Knife Skills by Bill Collins
I was reading this book and came to the point where the author says that boning knives sound like they are for cutting through bones. I thought about this, and thought, no, boning knives do not sound like they are for cutting through bones. Cleavers, which cleave, or leave things cloven, sound like they are for cutting through bones. Bone saws sound like they are for cutting through bones.
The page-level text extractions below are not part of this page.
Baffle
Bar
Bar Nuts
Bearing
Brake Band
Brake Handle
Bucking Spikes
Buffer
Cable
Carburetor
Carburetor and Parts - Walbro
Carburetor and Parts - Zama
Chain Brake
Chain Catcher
I thought about all the ways one might rend bones: chopping, smashing, crushing, snapping, maybe even slicing, and boning knives don't sound like they are for any of those things. Boning knives sound like they are for cleanly removing bones from flesh, (or, you know, boning, as it is called) and that is exactly what they are used for. I wouldn't have given it this much thought, but the author dedicates nearly an entire page to this nonsensical linguistically ignorant thought, and then later comes back to it.
Later, he also said you don't filet birds or bovine animal flesh with a filet knife, that the only thing you filet are fish. He seemed to believe that the sidelong cut of fish meat is what a filet is, and that this is what the filet knife is named after. He seems to have no clue that filleting is a reference to a technique of slicing, and that any slice of food resulting from the use of this technique, whether it's fish, bird, land animal or a fruit or vegetable, is there after called a filet.
This Bill Collins guy calls himself a chef, and says he graduated from culinary school, but I do have to wonder how he could have made it through culinary school if he doesn't understand basic vocabulary like this.